What does it all mean?

I don't believe in co-incidence or happenstance.

I believe that every thing...EVERYTHING...that happens to me, people who cross the path of my life, people who leave the path of my life, the stories I hear, happy moments, the sad moments, the hard moments, are all for a purpose to move me along in life.  Whether it's a lesson to be learned, a helping hand I need or helping hand I can offer...it's for something, a good reason.

Usually, with a little time passing, I can determine the purposes of each event and person and I feel content that God is in the details.

I was looking back on the past few years, as I continue to think about our upcoming visit to Seattle, and realized that there are still two major events involving total strangers that don't exactly fit into the puzzle of 'why' I was involved with them.

 The first event happened about 5 years ago.  We were dealing with lots of strange new symptoms with the kids.  Lots of neurological problems.  I was still working at my full time job with the Architects and I had heard a short advertisement on the way to the office one morning about a fundraiser to take place at Red Robin that night to help a family whose son had Mitochondrial disease.  It was the first time I had heard the name of that disease.  I didn't even know what it was.  I had this overwhelming feeling, like I have rarely had before, that I needed to go to this fundraiser.  I see sad stories everyday of people sick and needing financial help but I'm not compelled to help every single story but for some reason, this story felt different.

          
We headed to the city for dinner at Red Robin that night.  The place was packed! People          everywhere; in the restaurant, and mulling around outside around the building.  We walked towards the door and a woman from seemingly nowhere came out of the crowd and walked to me and grabbed my hand...she said, "Thank you so much for coming!
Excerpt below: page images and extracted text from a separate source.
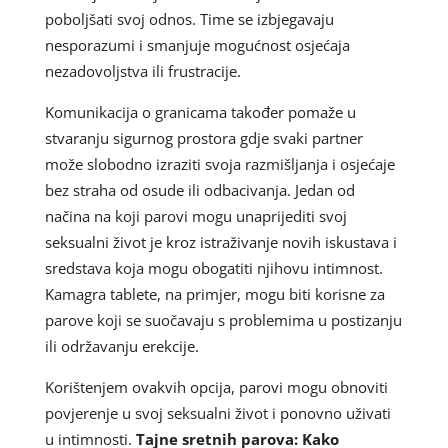
poboljšati svoj odnos. Time se izbjegavaju
nesporazumi i smanjuje mogućnost osjećaja
nezadovoljstva ili frustracije.
Komunikacija o granicama također pomaže u
stvaranju sigurnog prostora gdje svaki partner
može slobodno izraziti svoja razmišljanja i osjećaje
bez straha od osude ili odbacivanja. Jedan od
načina na koji parovi mogu unaprijediti svoj
seksualni život je kroz istraživanje novih iskustava i
sredstava koja mogu obogatiti njihovu intimnost.
Kamagra tablete, na primjer, mogu biti korisne za
parove koji se suočavaju s problemima u postizanju
ili održavanju erekcije.
Korištenjem ovakvih opcija, parovi mogu obnoviti
povjerenje u svoj seksualni život i ponovno uživati
u intimnosti.
Tajne sretnih parova: Kako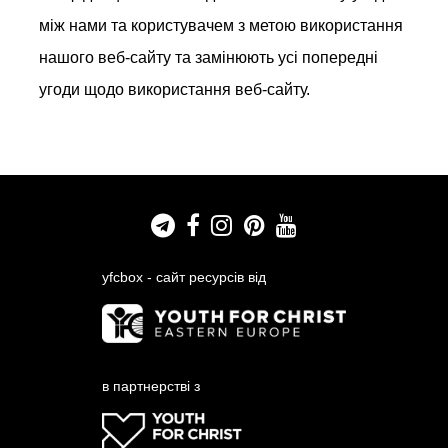
між нами та користувачем з метою використання
нашого веб-сайту та замінюють усі попередні
угоди щодо використання веб-сайту.
yfcbox - сайт ресурсів від
в партнерстві з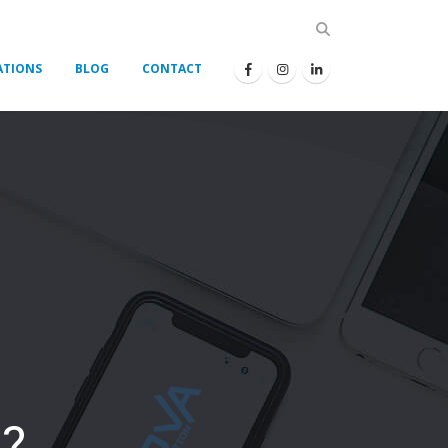
ATIONS
BLOG
CONTACT
?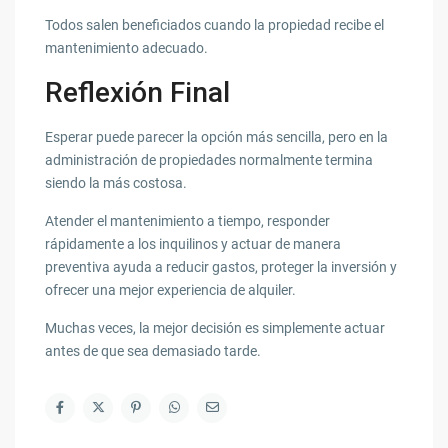
Todos salen beneficiados cuando la propiedad recibe el
mantenimiento adecuado.
Reflexión Final
Esperar puede parecer la opción más sencilla, pero en la
administración de propiedades normalmente termina
siendo la más costosa.
Atender el mantenimiento a tiempo, responder
rápidamente a los inquilinos y actuar de manera
preventiva ayuda a reducir gastos, proteger la inversión y
ofrecer una mejor experiencia de alquiler.
Muchas veces, la mejor decisión es simplemente actuar
antes de que sea demasiado tarde.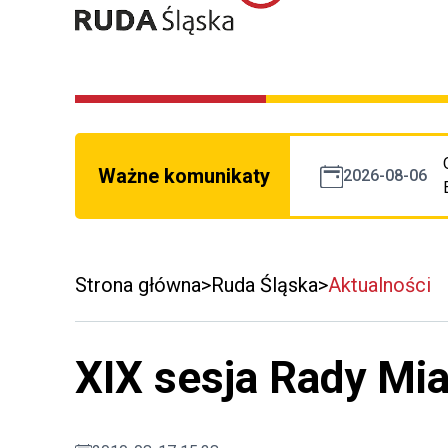
Ważne komunikaty
2026-08-06
Strona główna
Ruda Śląska
Aktualności
XIX sesja Rady Mi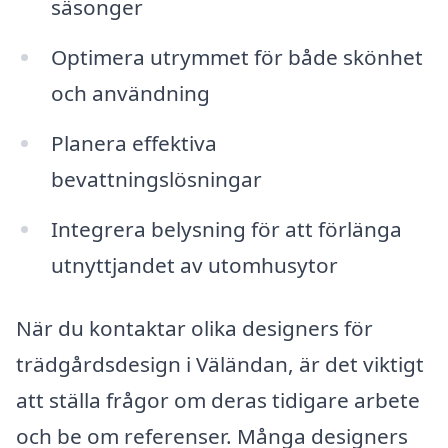
säsonger
Optimera utrymmet för både skönhet
och användning
Planera effektiva
bevattningslösningar
Integrera belysning för att förlänga
utnyttjandet av utomhusytor
När du kontaktar olika designers för
trädgårdsdesign i Väländan, är det viktigt
att ställa frågor om deras tidigare arbete
och be om referenser. Många designers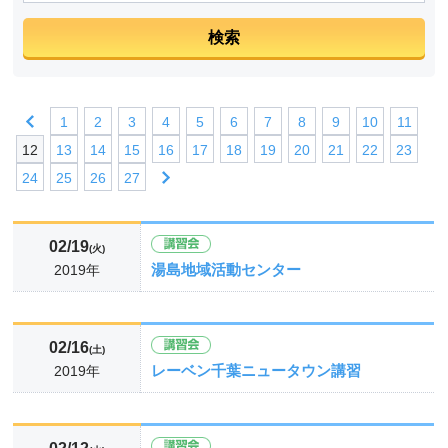
1
2
3
4
5
6
7
8
9
10
11
12
13
14
15
16
17
18
19
20
21
22
23
24
25
26
27
02/19
(火)
湯島地域活動センター
2019年
02/16
(土)
レーベン千葉ニュータウン講習
2019年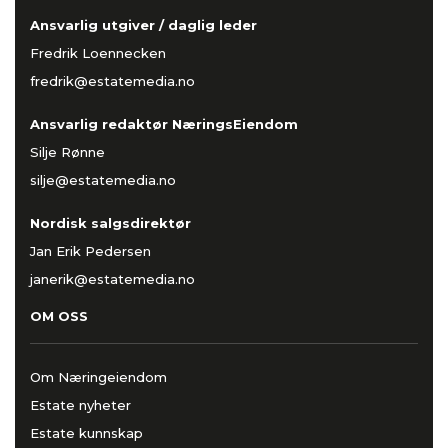
Ansvarlig utgiver / daglig leder
Fredrik Loennecken
fredrik@estatemedia.no
Ansvarlig redaktør NæringsEiendom
Silje Rønne
silje@estatemedia.no
Nordisk salgsdirektør
Jan Erik Pedersen
janerik@estatemedia.no
OM OSS
Om Næringeiendom
Estate nyheter
Estate kunnskap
Do you have a child with mitochondrial disease?"  I thought that was the strangest thing to say to a total stranger!   Did she ask every single person that?  Why would she if it was such a rare disease? 

Turns out, this was the mother of the boys with mito, for whom the fundraiser was for.  We talked for 10 minutes or so before she got her boys to meet the kids and I.  They went on to describe life with Mito and I could hardly contain my sadness.  Once we said goodbye and got to a table, the kids said, "Why did you make us come here?"
"For dinner, and to help this family raise money for their medical bills."
"They sound like us!!  Do we have this disease?"  At that point, Shelbie started crying. 
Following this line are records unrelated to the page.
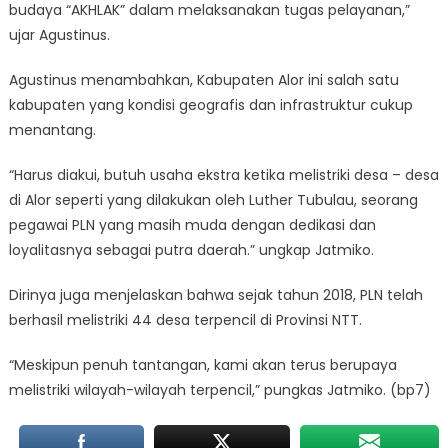
budaya “AKHLAK” dalam melaksanakan tugas pelayanan,”
ujar Agustinus.
Agustinus menambahkan, Kabupaten Alor ini salah satu
kabupaten yang kondisi geografis dan infrastruktur cukup
menantang.
“Harus diakui, butuh usaha ekstra ketika melistriki desa – desa
di Alor seperti yang dilakukan oleh Luther Tubulau, seorang
pegawai PLN yang masih muda dengan dedikasi dan
loyalitasnya sebagai putra daerah.” ungkap Jatmiko.
Dirinya juga menjelaskan bahwa sejak tahun 2018, PLN telah
berhasil melistriki 44 desa terpencil di Provinsi NTT.
“Meskipun penuh tantangan, kami akan terus berupaya
melistriki wilayah-wilayah terpencil,” pungkas Jatmiko. (bp7)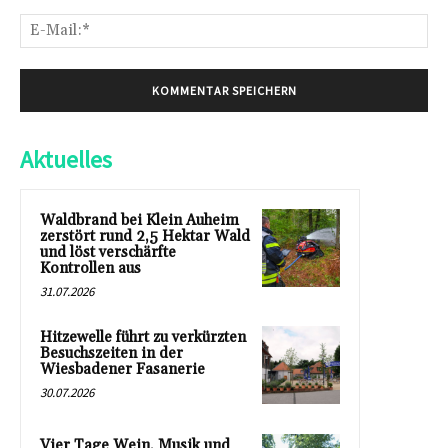
E-
Mai
Aktuelles
Waldbrand bei Klein Auheim
zerstört rund 2,5 Hektar Wald
und löst verschärfte
Kontrollen aus
31.07.2026
Hitzewelle führt zu verkürzten
Besuchszeiten in der
Wiesbadener Fasanerie
30.07.2026
Vier Tage Wein, Musik und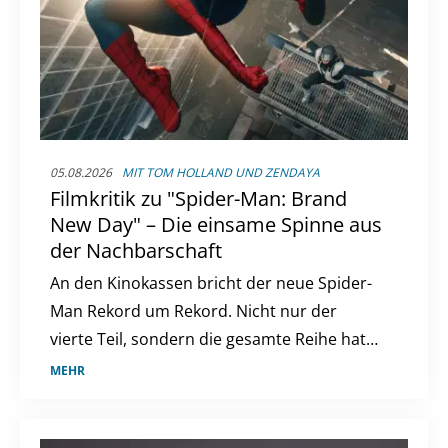
05.08.2026
MIT TOM HOLLAND UND ZENDAYA
Filmkritik zu "Spider-Man: Brand
New Day" – Die einsame Spinne aus
der Nachbarschaft
An den Kinokassen bricht der neue Spider-
Man Rekord um Rekord. Nicht nur der
vierte Teil, sondern die gesamte Reihe hat
sich diesen Erfolg mehr als verdient. Eine
MEHR
Filmkritik.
It was a moment I will never forget.  We exchanged emails and I kept in contact with them for about a year.  I haven't heard from them since.  It was before the end of the year I communicated with them, that Mitochondrial disease did enter the diagnostic picture for us.

Maybe that is all that was needed from this encounter, to get us on the right track, but for some reason there feels like there should be more...I haven't found closure on this one yet, like I normally do.

The second story haunts me nearly every day.  Ironically, it has to do with Mito again!  I had just joined a Mito forum.  I just joined it about 3 years ago, two years after my first encounter with the word Mito as I just relayed in the above story.  I mostly lurked around, never commenting, just reading the posts and comments.  

One Sunday morning, a man posted about what a beautiful day it was in his Montana town and how he was remembering his 20 year old son who had passed away from Mito.  I commented on his post that it was a lovely sentiment.  He messaged me back!!

From there, he would message me, email me, call me, constantly.  He is of the same Faith as me and was serving as a Bishop at the time.  He has a wife and 6 kids.  All of his kids had been completely healthy.  His son was out serving a mission for the church and started having numbness in his legs.  He ended up having to come home early from serving.  Within 9 months of being home, he passed away.  He eventually lost all feeling in his body, couldn't move he was so weak, lost his vision, some hearing, couldn't breathe on his own and eventually, died of pneumonia. 

I did not understand why he was telling me this horrible story!  It was so sad.  Our Mito diagnosis was still not set and even still, for Shelbie, we tread in the grey area when it comes to Mito.  The boys, though they have so many symptoms of the disease, is likely just an overlap in dysfunctional Mitochondria because of the shortened telomeres and complications of Dyskeratosis Congenita that mimic Mito. 

Eventually, he just stopped calling, stopped emailing and I haven't heard from him in a couple of years.  I can't even remember his name.  I have searched my phone, my FB list of friends because I thought I added him but there is no trace that he even existed in my life.  It was like his only purpose was to deliver a message but somehow, that message feels all wrapped up in a very sad story.  I have yet to unravel it all.  It's starting to bug me that I don't understand the purpose of him in my life. 

The fact that I keep thinking about these two stories constantly, the past few weeks, makes me wonder if I need to start up the fight in the Mito direction again for Shelbie?  There has to be a purpose for these pestering thoughts. 

It's always interesting to me how everything has a meaning for our lives if we stop long enough to notice.  These are two pieces I need to understand more about...what could they possibly mean?